Write out again, word for word, the lines below from the line that holds "секунд, а смеяться вы" through the line that holds "Article 1 / Produits de secon", omitting pictures.

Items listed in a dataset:
■ ■ ■ ■ ■ ■ ■

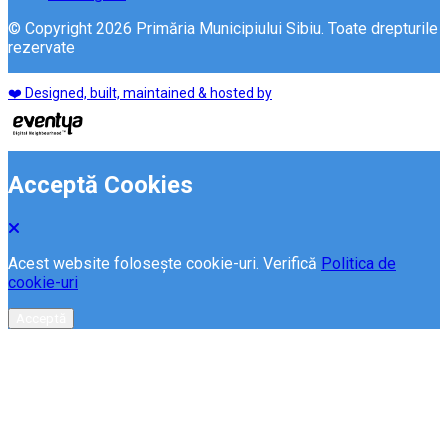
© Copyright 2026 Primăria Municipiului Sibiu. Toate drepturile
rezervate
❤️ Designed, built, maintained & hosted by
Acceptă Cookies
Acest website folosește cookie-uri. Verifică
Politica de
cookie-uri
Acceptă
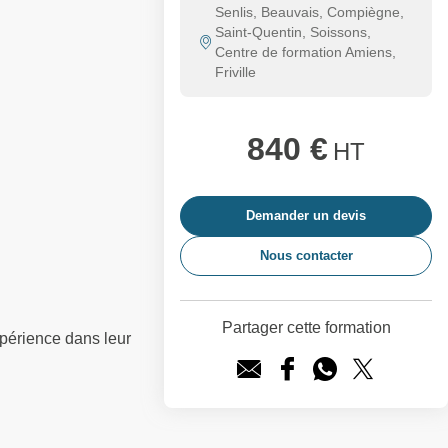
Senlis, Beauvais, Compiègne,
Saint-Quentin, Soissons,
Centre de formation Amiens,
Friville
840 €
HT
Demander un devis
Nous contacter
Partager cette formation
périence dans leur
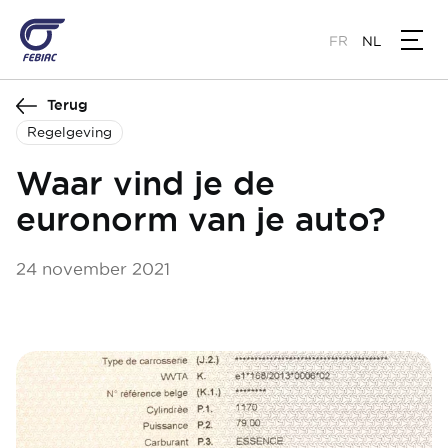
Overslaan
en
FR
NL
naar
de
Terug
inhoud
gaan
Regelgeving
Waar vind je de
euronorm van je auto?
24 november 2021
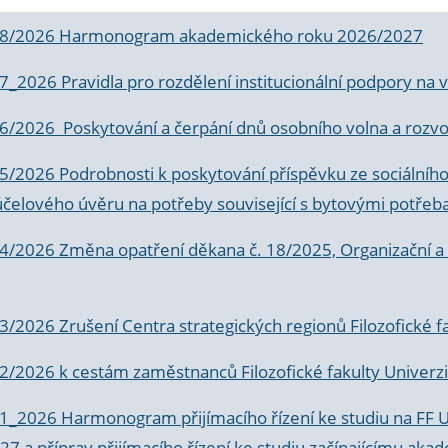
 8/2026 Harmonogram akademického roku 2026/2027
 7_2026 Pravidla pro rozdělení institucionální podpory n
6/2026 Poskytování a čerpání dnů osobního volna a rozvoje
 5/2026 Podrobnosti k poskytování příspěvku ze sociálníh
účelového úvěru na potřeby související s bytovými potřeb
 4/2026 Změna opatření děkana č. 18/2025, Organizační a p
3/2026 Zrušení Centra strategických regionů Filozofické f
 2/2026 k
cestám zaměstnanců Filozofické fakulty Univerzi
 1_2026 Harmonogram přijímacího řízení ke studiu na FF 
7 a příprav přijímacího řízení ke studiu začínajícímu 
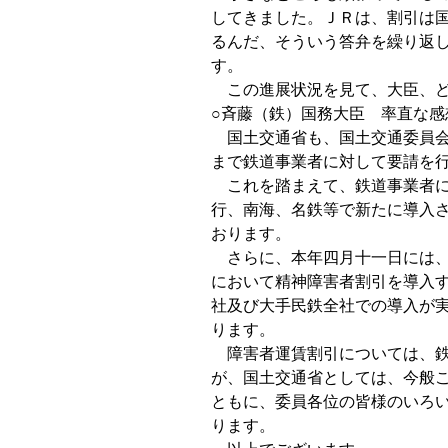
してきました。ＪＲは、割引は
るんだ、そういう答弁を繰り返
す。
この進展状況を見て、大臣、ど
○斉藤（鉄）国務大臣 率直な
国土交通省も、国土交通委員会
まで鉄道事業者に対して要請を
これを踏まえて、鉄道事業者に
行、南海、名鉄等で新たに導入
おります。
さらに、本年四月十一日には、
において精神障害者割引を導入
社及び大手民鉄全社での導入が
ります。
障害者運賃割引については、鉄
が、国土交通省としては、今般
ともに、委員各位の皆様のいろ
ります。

■ ■ ■ ■ ■ ■ ■

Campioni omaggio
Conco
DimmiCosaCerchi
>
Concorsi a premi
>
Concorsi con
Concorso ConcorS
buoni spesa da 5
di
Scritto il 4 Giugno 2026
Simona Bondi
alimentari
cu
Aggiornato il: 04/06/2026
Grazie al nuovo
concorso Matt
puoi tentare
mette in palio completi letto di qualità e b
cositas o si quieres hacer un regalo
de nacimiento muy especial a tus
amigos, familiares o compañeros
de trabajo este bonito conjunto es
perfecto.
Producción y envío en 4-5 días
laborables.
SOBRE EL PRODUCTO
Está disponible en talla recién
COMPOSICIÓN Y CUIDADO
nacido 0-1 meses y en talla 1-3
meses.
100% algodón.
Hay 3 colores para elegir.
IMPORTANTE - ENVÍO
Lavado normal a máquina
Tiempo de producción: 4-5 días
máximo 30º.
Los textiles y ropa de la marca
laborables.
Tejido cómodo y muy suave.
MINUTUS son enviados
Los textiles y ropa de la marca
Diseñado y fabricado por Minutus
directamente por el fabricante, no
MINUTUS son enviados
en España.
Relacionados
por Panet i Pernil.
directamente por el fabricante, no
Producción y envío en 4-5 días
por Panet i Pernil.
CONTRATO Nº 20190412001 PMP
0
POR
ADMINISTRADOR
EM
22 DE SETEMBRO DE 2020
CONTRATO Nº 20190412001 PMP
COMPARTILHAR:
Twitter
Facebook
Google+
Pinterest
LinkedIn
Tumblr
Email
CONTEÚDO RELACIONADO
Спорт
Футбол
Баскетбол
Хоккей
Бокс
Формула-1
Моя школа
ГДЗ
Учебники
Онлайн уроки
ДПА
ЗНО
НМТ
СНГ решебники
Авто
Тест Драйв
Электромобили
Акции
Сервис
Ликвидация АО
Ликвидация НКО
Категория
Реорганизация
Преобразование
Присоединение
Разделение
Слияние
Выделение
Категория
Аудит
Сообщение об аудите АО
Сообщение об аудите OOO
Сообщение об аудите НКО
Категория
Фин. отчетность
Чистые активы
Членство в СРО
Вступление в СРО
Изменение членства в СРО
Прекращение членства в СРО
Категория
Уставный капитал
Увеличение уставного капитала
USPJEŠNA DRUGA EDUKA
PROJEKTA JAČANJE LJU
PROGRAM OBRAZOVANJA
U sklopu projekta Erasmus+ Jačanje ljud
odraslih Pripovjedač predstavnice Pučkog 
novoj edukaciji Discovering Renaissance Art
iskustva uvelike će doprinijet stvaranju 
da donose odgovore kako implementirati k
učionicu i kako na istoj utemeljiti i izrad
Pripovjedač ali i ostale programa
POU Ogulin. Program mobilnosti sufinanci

■ ■ ■ ■ ■ ■ ■

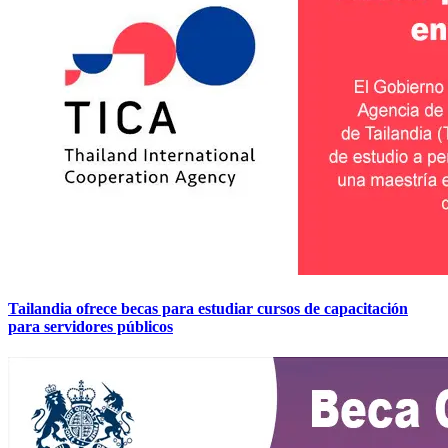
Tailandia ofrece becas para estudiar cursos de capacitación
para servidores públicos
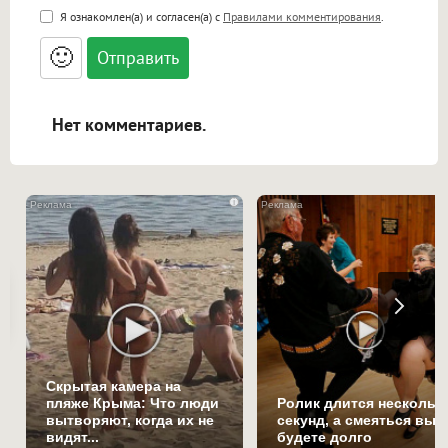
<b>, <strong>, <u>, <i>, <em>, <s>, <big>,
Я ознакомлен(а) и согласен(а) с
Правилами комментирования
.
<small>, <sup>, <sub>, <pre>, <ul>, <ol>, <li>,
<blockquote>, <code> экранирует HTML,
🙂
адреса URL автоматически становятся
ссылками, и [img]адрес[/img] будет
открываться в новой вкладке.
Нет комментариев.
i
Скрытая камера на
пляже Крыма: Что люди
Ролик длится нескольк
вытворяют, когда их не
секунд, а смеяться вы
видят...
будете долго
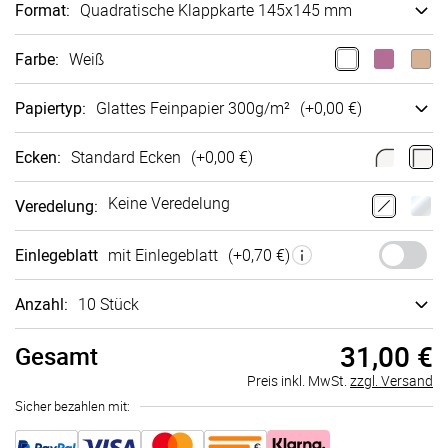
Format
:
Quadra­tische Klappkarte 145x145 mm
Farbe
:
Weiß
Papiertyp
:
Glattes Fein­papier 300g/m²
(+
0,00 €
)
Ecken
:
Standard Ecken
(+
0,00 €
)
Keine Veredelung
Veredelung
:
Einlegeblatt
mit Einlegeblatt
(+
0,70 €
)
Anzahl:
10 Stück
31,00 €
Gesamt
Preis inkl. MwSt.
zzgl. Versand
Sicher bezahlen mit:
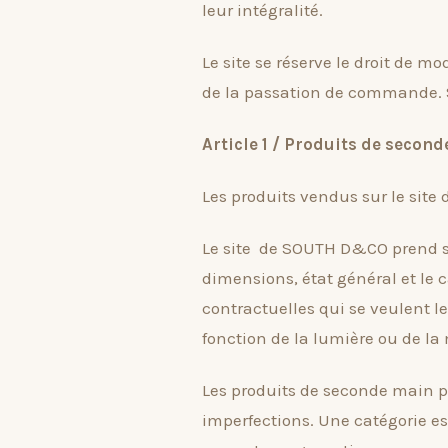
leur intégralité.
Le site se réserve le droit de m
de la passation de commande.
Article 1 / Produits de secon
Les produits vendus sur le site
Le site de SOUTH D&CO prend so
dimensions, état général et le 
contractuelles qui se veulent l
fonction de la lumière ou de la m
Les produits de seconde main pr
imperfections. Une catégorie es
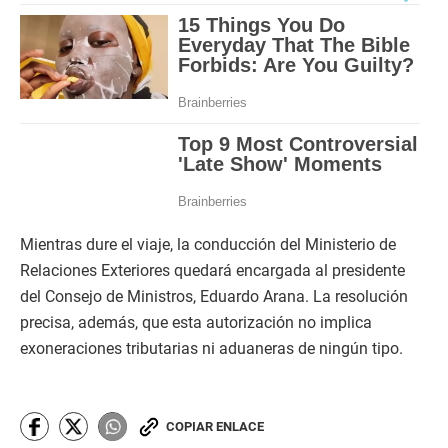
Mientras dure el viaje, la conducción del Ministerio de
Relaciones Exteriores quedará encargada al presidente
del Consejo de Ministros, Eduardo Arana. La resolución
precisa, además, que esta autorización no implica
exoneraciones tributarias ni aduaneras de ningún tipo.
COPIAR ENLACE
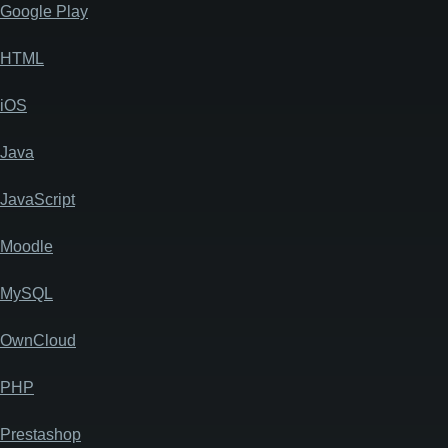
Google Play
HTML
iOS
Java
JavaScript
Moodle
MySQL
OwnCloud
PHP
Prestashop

■ ■ ■ ■ ■ ■ ■

SOLUTION TO THIS EXERCISE:
секунд, а смеяться вы
видят...
будете долго
Format
:
Quadra­tische Klappkarte 145x145 mm
Farbe
:
Weiß
Papiertyp
:
Glattes Fein­papier 300g/m²
(+
0,00 €
)
Ecken
:
Standard Ecken
(+
0,00 €
)
Keine Veredelung
Veredelung
:
Einlegeblatt
mit Einlegeblatt
(+
0,70 €
)
Anzahl:
10 Stück
31,00 €
Gesamt
Preis inkl. MwSt.
zzgl. Versand
Sicher bezahlen mit:
leur intégralité.
Le site se réserve le droit de m
de la passation de commande.
Article 1 / Produits de secon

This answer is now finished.